*EXTRACTED MATERIAL*.
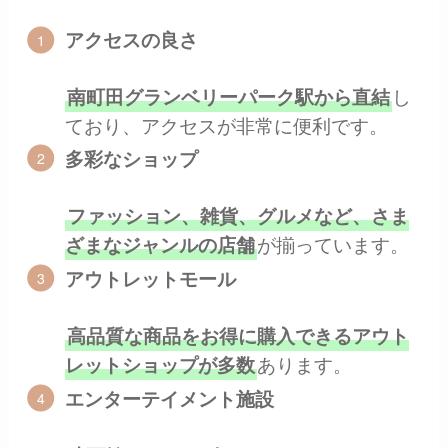
アクセスの良さ
し
南町田グランベリーパーク駅から直結
ており、アクセスが非常に便利です。
多彩なショップ
ファッション、雑貨、グルメなど、さま
が揃っています。
ざまなジャンルの店舗
アウトレットモール
高品質な商品をお得に購入できるアウト
あります。
レットショップが多数
エンターテイメント施設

*WHAT IS NEEDED*. Everything in the entries above should be returned exactly, apart from the pictures.

*ANSWER BELOW*.
アクセスの良さ
し
南町田グランベリーパーク駅から直結
ており、アクセスが非常に便利です。
多彩なショップ
ファッション、雑貨、グルメなど、さま
が揃っています。
ざまなジャンルの店舗
アウトレットモール
高品質な商品をお得に購入できるアウト
あります。
レットショップが多数
エンターテイメント施設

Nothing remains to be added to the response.